Mother Raises Son With Father's Wisdom

Mother keeps father's memory alive for her son through his wartime journal.

ByABC News
December 24, 2008, 1:03 PM

Dec. 29, 2008— -- For Dana Canedy, it was a classic case of opposites attracting. She was a hard-charging New York Times reporter, her fiance 1st Sgt. Charles King a career military man of few words but unshakeable convictions.

In 2005, Canedy gave birth to their son Jordan, while King was on combat patrol in Iraq's notorious Triangle of Death. Jordan was already 4 months old the first time he met his father, when King was home on a two-week leave from the Army.

Six weeks later, King, 48, was killed by a roadside bomb on an isolated road near Baghdad.

"As one of his soldiers put it to me," Canedy recalls, "his spirit was trying to stay with us but his body just couldn't. I just wish I could have been there to put my arms around him and tell him it was OK to go."

Today, Jordan is an active 2-and-a-half year old whose room is full of toys and mementos of his father, including a pair of King's shoes with his socks still inside.
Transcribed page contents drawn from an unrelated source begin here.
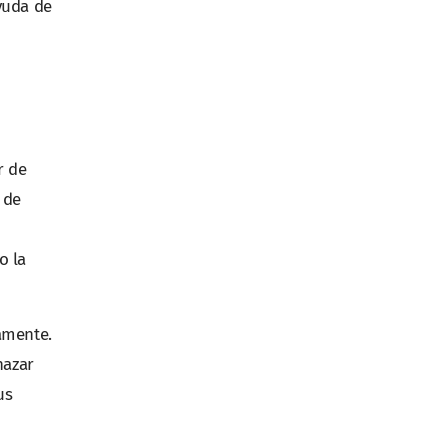
yuda de
r de
 de
o la
amente.
hazar
us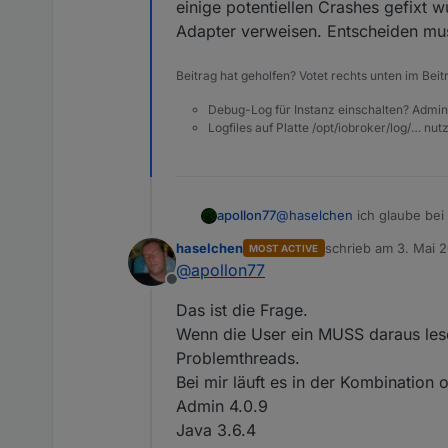
einige potentiellen Crashes gefixt 
Adapter verweisen. Entscheiden mus
Beitrag hat geholfen? Votet rechts unten im Beit
Ist das ein MUSS oder ei
Debug-Log für Instanz einschalten? Admin
Ich habe Admin 4.09 und a
Logfiles auf Platte /opt/iobroker/log/… nu
apollon77
@
haselchen
ich glaube bei 
genannten Versionskombinat
haselchen
schrieb am
3. Mai 
MOST ACTIVE
potentiellen Crashes gefix
zuletzt editiert von
@
apollon77
verweisen. Entscheiden mu
Offline
Das ist die Frage.
Wenn die User ein MUSS daraus les
Problemthreads.
Bei mir läuft es in der Kombination
Admin 4.0.9
Java 3.6.4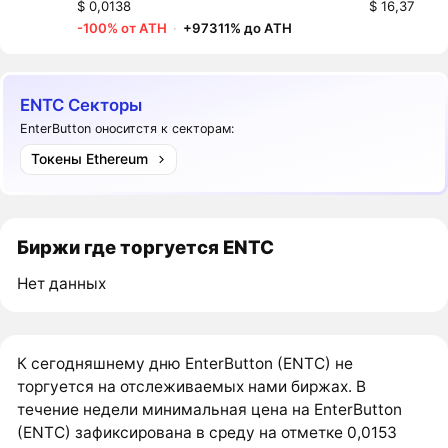
$ 0,0138
$ 16,37
-100% от ATH
·
+97311% до ATH
ENTC Секторы
EnterButton оноситстя к секторам:
Токены Ethereum
Биржи где торгуется ENTC
Нет данных
К сегодняшнему дню EnterButton (ENTC) не
торгуется на отслеживаемых нами биржах. В
течение недели минимальная цена на EnterButton
(ENTC) зафиксирована в среду на отметке 0,0153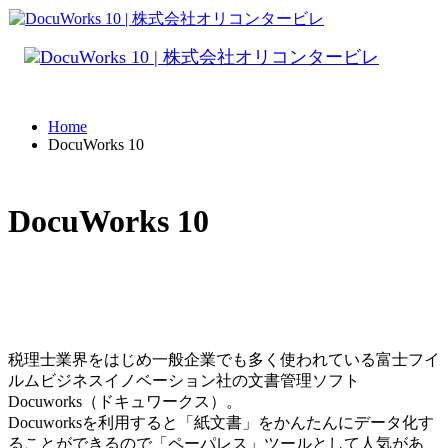
Home
DocuWorks 10
DocuWorks 10
税理士業界をはじめ一般企業でも多く使われている富士フイ
ルムビジネスイノベーション社の文書管理ソフト
Docuworks（ドキュワークス）。
Docuworksを利用すると「紙文書」をかんたんにデータ化す
ることができるので「ペーパレス」ツールとして人気があ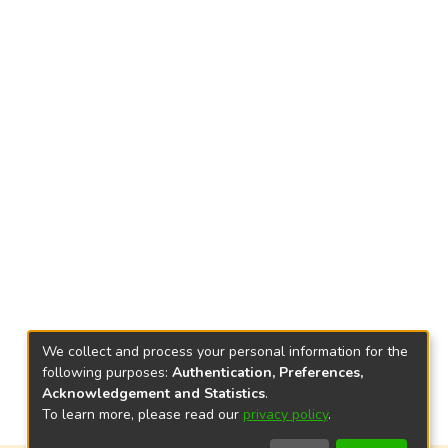
We collect and process your personal information for the
following purposes:
Authentication, Preferences,
Acknowledgement and Statistics
.
To learn more, please read our
privacy policy
.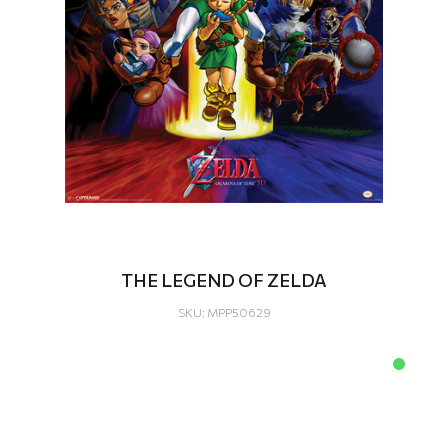
THE LEGEND OF ZELDA
SKU: MPP50629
Click here to read an excerpt from "A Journal for Jordan."

"One of the things I like about the shoes is you can still see the outline of his foot," Canedy says. "And I can feel it. If I close my eyes, I can feel his foot in there."

Although King is no longer with them, Canedy strives every day to make sure Jordan can feel his father's presence. Thankfully, she has a little help from King himself, a life story that Denzel Washington has optioned for a possible movie.

Canedy says King understood the risks of war and what it could mean for his family, so he left behind a journal for his son, filled with a father's wisdom. In some ways, Canedy believes that King wrote his words with the awareness that he might not make it back to his family. "I think there were many days he felt that way," she says.

Inside, King addresses the issues Jordan is not yet old enough to ask about: intolerance, faith and even his experiences in combat.

"It is all right for boys to cry," one passage reads. "It's not fair to judge someone by the content of their skin," reads another. King even gives simple advice, like where to hide money on vacation -- "in your shoe or a secret compartment."

King was committed to completing the journal while serving in Iraq but after the death of one of his soldiers months before his own death, King sent the journal home.